Flatten this file, convert to grayscale, and save it as an uncompressed TIF.
- Turn on labels:
- Contellation boundaries
- Constellation lines
- Milky Way outline
- Nebulae
- Clusters
- Copy via the clipboard into Photoshop and save as an uncompressed TIF.
Preliminary Mosaic Creation
The purpose of this step is to create a small version of the mosaic (sized to the size of
reference map) to insure that the mosaic will not fail, and that the reference map includes
all of the sky area covered by the frames.
- First create a test directory which includes uncompressed TIF files of all of the
mosaic frames, plus the reference map image (monochrome, stars-only version).
- Use Registar to:
- Align all frames to the reference map.
- Combine all frames against the reference map (use overlay).

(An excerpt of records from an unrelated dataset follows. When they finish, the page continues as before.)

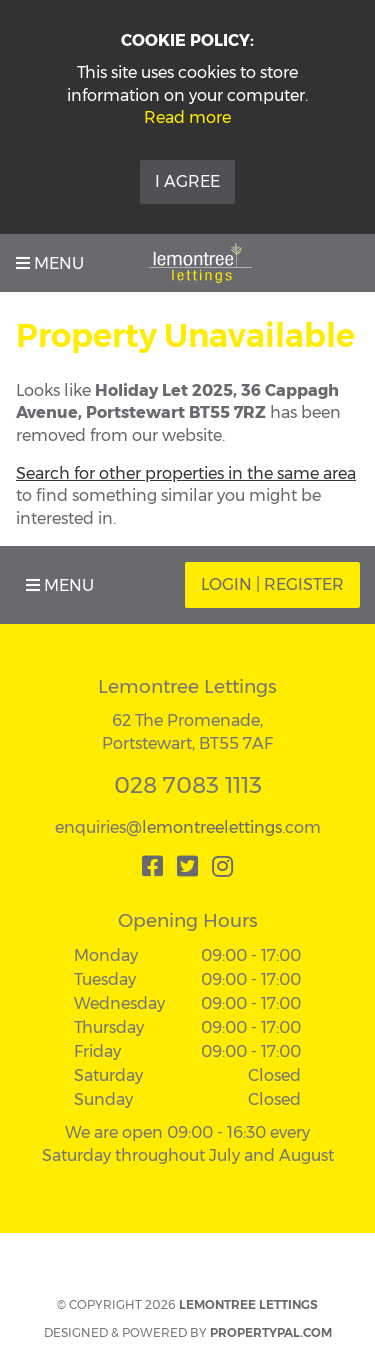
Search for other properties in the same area (186, 473)
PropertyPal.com (271, 1332)
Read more (187, 117)
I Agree (187, 181)
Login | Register (272, 584)
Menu (50, 263)
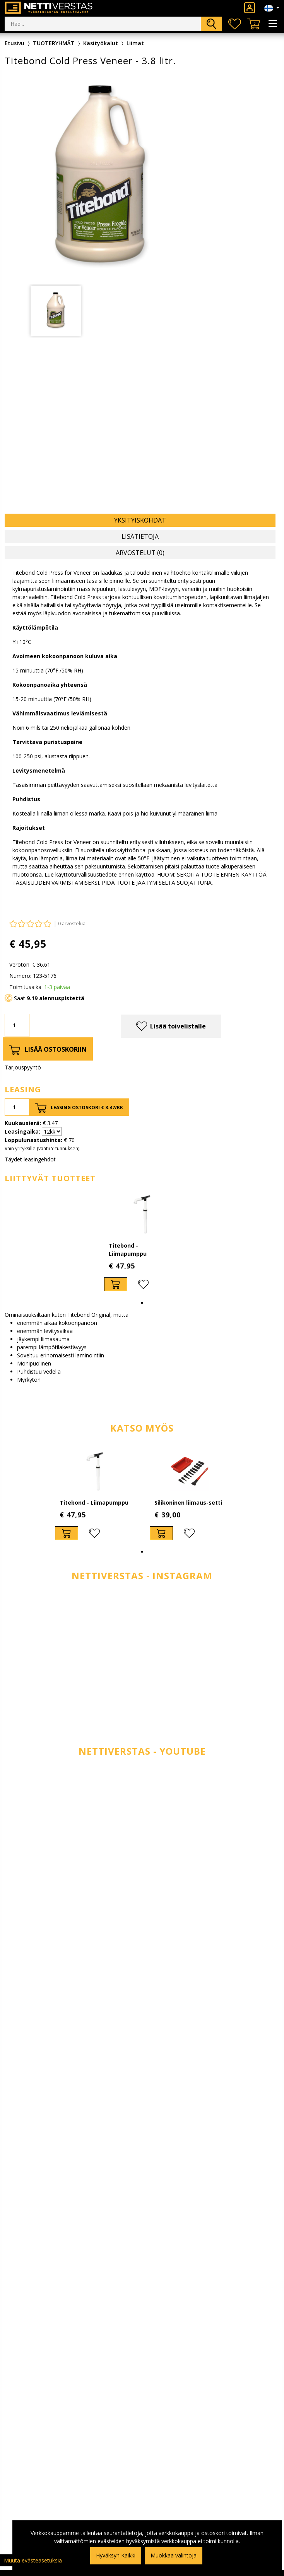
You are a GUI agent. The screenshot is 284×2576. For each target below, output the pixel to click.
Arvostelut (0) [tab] (140, 552)
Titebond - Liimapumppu (94, 1502)
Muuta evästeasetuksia (33, 2560)
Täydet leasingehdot (30, 1159)
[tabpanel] (56, 311)
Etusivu (14, 43)
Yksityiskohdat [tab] (140, 520)
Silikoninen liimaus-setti (188, 1502)
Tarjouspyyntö (23, 1067)
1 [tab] (142, 1303)
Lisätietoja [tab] (140, 536)
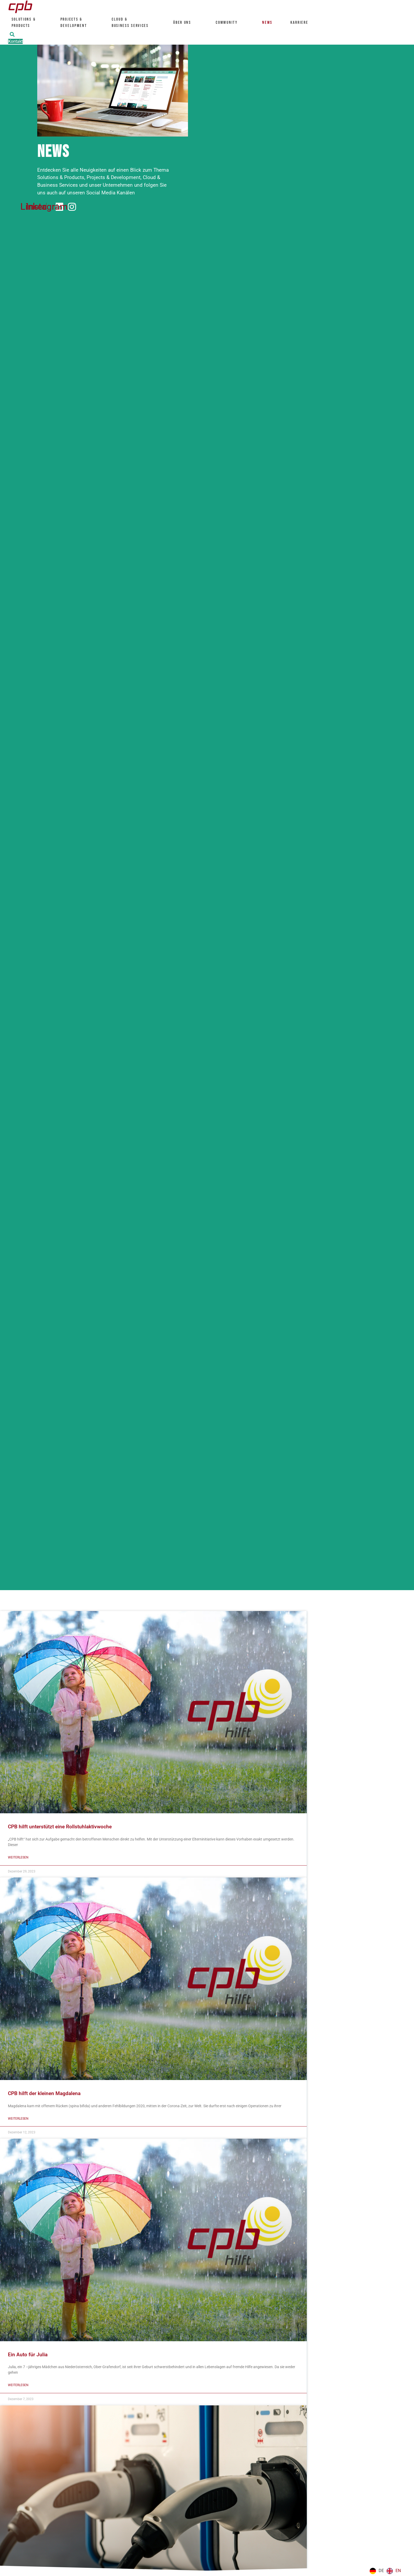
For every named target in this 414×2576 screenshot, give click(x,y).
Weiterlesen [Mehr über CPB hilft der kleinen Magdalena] (19, 2119)
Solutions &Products (25, 22)
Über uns (184, 22)
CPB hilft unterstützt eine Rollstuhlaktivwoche (60, 1827)
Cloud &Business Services (132, 22)
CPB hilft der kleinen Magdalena (44, 2094)
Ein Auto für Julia (28, 2355)
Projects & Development (76, 22)
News (268, 22)
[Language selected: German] (386, 2571)
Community (229, 22)
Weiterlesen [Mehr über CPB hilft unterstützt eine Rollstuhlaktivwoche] (19, 1858)
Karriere (302, 22)
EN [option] (398, 2570)
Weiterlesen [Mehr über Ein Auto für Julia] (19, 2386)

- Insure that all of the frames are completely contained by
the reference map.
- Determine the approximate amount of the scaling factor which needs to
be applied to the reference map image to avoid downscaling the
original image frames.
- In order to minimize the memory required by Registar for the final mosaic
registration, load the reference map file and the combined preliminary
mosaic to determine how far down the registration map can be trimmed.
Re-run the preliminary mosaic creation process to verify that the
trimmed reference map still covers the entire area of the mosaic.
Aligning Pieces of the Final Mosaic
Once the preliminary registration map has been verified and cropped to a minimal
size, it must be upsampled to be at least as high a resolution as the frames
of the mosaics. Then Registar can be used to generate and save registered
versions of the component frames.
Assembling the Final Mosaic
The final step is to combine the registered frames in a single photoshop
layered mosaic. Use masks with each frame to blend the edges.